Earlier this year, a U.S. district court ruled that San Francisco–based non-profit Internet Archive (IA) infringed the copyright of four international publishing houses when it loaned unlicensed digital copies of books online, a practice known as controlled digital lending (CDL). CDL is based on the premise that once a library has purchased a physical book it is free to make a digital copy of the work and loan that copy, provided the original work is removed from circulation. If two digital copies are loaned, there must be two books kept out of circulation by the library, a limitation called the “owned-to-loaned” ratio. Only one user may be given access to a single digital copy at any one time, and a separate digital copy is not loaned until the first one is “returned.” For publishers and authors, CDL amounts to blatant copyright infringement leading to the destruction of e-book markets and licensing. Many libraries see the issue differently, and the Canadian Federation of Library Associations has provided its members with guidelines for pursuing CDL. Until the recent U.S. decision, the CDL theory had not been tested in court.

Several arguments have been advanced to justify CDL, even though all concerned acknowledge that it requires making a full, unauthorized copy of the work. Its proponents argue they are simply bringing library lending into the digital age, and that digital lending is an extension of the first sale or exhaustion doctrine through other means (once a book has been purchased it can be loaned or resold multiple times without recourse to the original seller). This, and the fact that CDL is claimed to be a “transformative use” (along the lines of the Google Books online index case in the U.S.), constituted the essence of the fair-use defence presented by the Internet Archive. Transformative use is a U.S. legal concept under which use of a work is more likely to be considered fair if it adds something new, with a further purpose or different character, and does not substitute the original use of the work.

While the March decision has no direct applicability to Canada, and U.S. fair-use interpretations, while similar to Canada’s fair dealing laws, are not identical, had the decision gone the other way, it is very likely that CDL advocates in Canada would be citing the American precedent to argue for legality in Canada. The U.S. decision applies only to the practices of Internet Archive and is limited to the 127 works named in the suit (all of which are available in licensed e-book editions). The judge noted that Internet Archive remains free to scan and distribute all public domain works in its collection. The IA says it has digitized more than 675,000 unique texts from Canadian libraries. While it is not possible to know how many of these works are Canadian titles, a good proportion undoubtedly fall into this category. Likewise, it is impossible to know how many of these works are still protected by copyright. The fact that a book does not have a digital edition does not constitute grounds for making an unauthorized digital copy, although there is less likelihood of a legal challenge if an older, out-of-print but still copyright-protected work is digitized and loaned.

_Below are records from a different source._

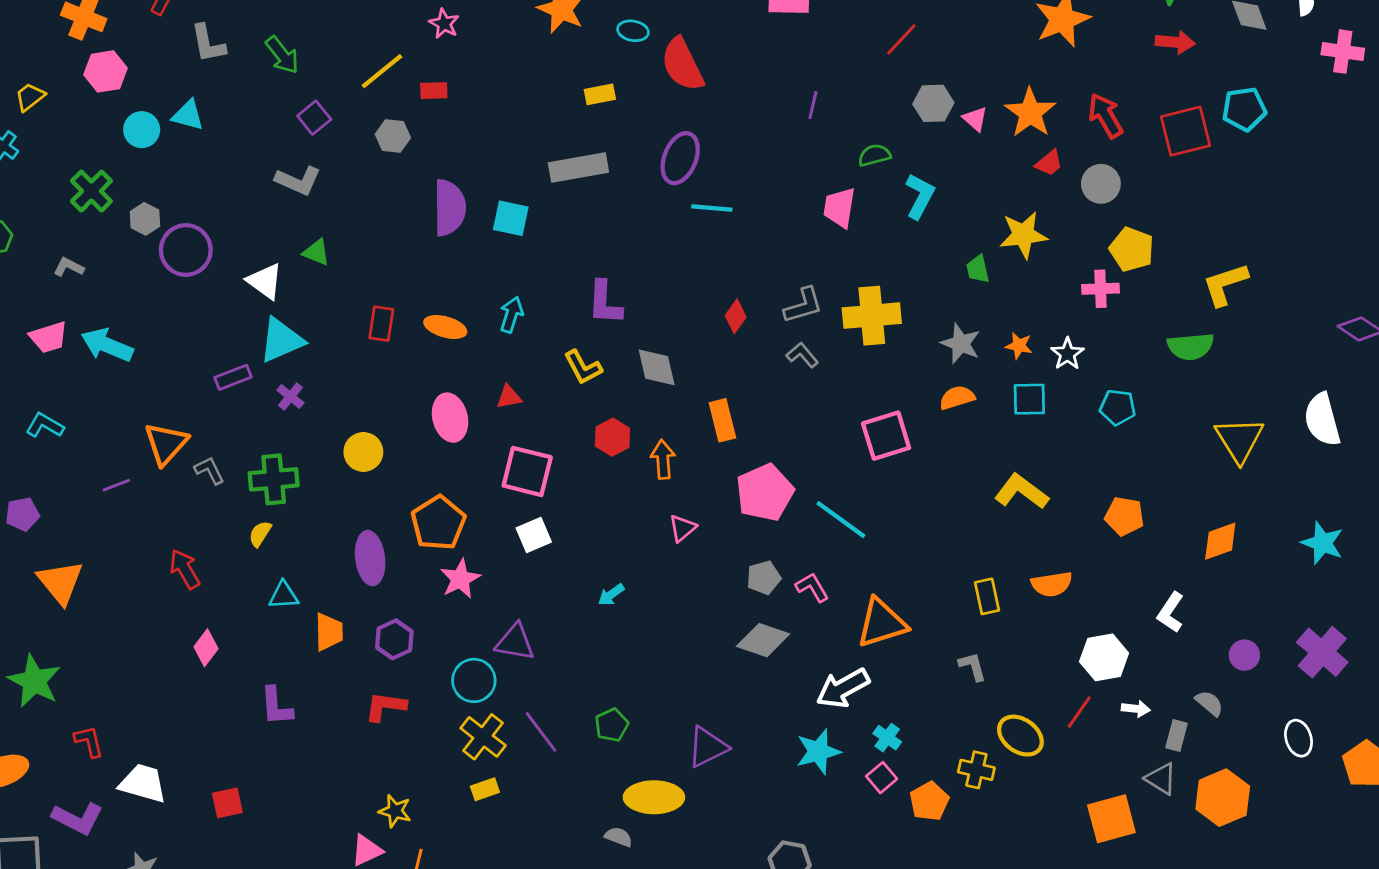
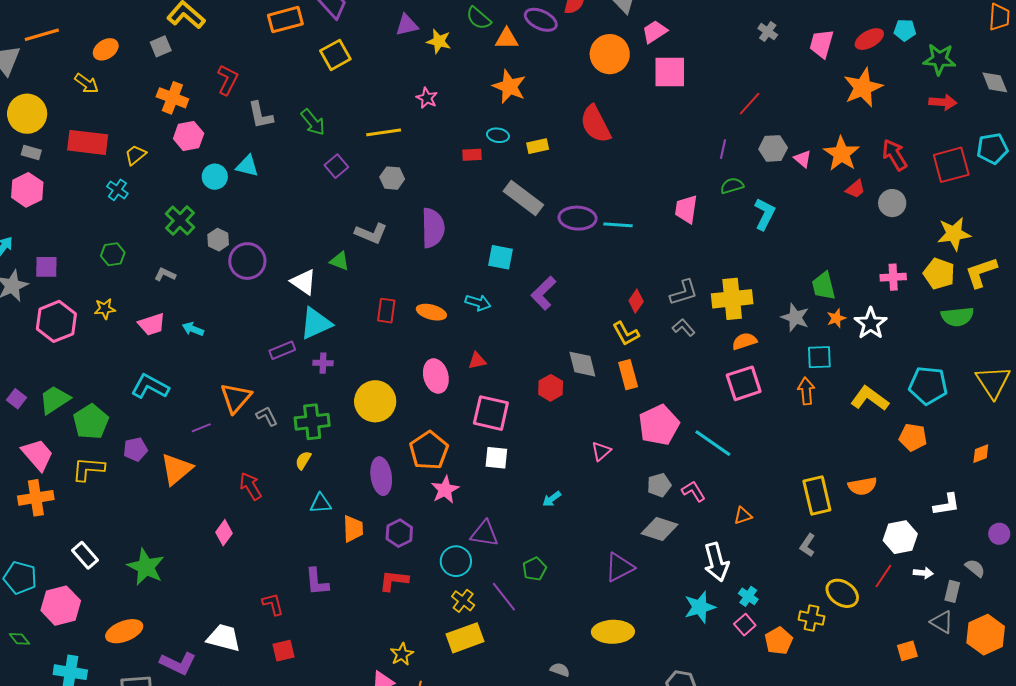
cyan ellipse: (633, 31) -> (498, 135), moved
yellow line: (382, 71) -> (384, 132), turned 32
red rectangle: (434, 91) -> (472, 155), moved
purple line: (813, 105) -> (723, 149), moved
purple ellipse: (680, 158) -> (578, 218), moved, turned 72
gray rectangle: (578, 168) -> (523, 198), turned 48
gray L-shape: (298, 181) -> (371, 233), moved
pink trapezoid: (839, 208) -> (686, 209), moved
cyan square: (511, 218) -> (501, 257), moved
yellow star: (1023, 235) -> (954, 234), moved
yellow pentagon: (1132, 249) -> (939, 274), moved
green trapezoid: (978, 269) -> (824, 286), moved, size x1.4
purple L-shape: (605, 303) -> (544, 293), turned 44
cyan arrow: (511, 315) -> (478, 303), turned 90
cyan arrow: (107, 345) -> (193, 329), size x0.6
orange star: (1019, 346) -> (836, 318), turned -30
white star: (1067, 354) -> (871, 323), size x1.4
yellow L-shape: (583, 367) -> (626, 334), moved
gray diamond: (657, 367) -> (582, 364), moved
purple cross: (290, 396) -> (323, 363), turned -36
orange semicircle: (957, 398) -> (744, 341), moved
cyan square: (1029, 399) -> (819, 357), moved
cyan pentagon: (1118, 407) -> (928, 385), moved, size x1.5
cyan L-shape: (45, 425) -> (150, 386), size x1.4
yellow circle: (363, 452) -> (375, 401), size x1.5
orange arrow: (663, 459) -> (806, 391), moved
yellow L-shape: (1021, 492) -> (870, 399), moved
white square: (534, 535) -> (496, 458), turned 30
orange diamond: (1220, 541) -> (981, 454), size x0.7
orange triangle: (60, 582) -> (177, 469), moved, turned 30
yellow rectangle: (987, 596) -> (817, 496), size x1.5
white L-shape: (1171, 612) -> (947, 505), turned -132
orange triangle: (882, 623) -> (743, 516), size x0.5
pink diamond: (206, 648) -> (224, 533), moved
gray L-shape: (973, 666) -> (808, 545), turned -130
white arrow: (843, 688) -> (716, 562), turned -75
green pentagon: (612, 725) -> (534, 569), moved
yellow cross: (483, 737) -> (463, 601), size x0.7
red L-shape: (89, 741) -> (273, 604), moved
purple triangle: (707, 747) -> (619, 567), moved
yellow rectangle: (485, 789) -> (465, 638), size x1.8
yellow ellipse: (654, 797) -> (613, 632), moved
yellow star: (395, 811) -> (402, 654), turned 30
orange square: (1111, 819) -> (907, 651), size x0.6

Part of the problem for CDL advocates is the way that Internet Archive made itself a ready target for publishers through some of its lending practices, including suspending the owned-to-loaned ratio for a few months, as well as questions relating to whether it can be considered a true library. Publishers are understandably reluctant to take legal action against bona fide libraries, yet there is no doubt that the CDL theory has been dealt a setback, if not legally undermined. The implications for Canadian libraries are still being assessed.

The Internet Archive established a Canadian branch in 2016, and since scanning began in Canada in 2004, it has worked with more than 250 Canadian institutions and libraries. Almost 80 Canadian schools, universities, and government entities are listed as partner libraries and have contributed part or all of their collections for digitization. CDL’s supporters claim that if CDL is not legal in Canada, it should be. As several Canadian librarians have argued in a recent paper in the Canadian Journal of Library Practice and Research, “CDL offers the opportunity for libraries to continue to meet their mandates of providing free and equitable access to knowledge in the digital environment.”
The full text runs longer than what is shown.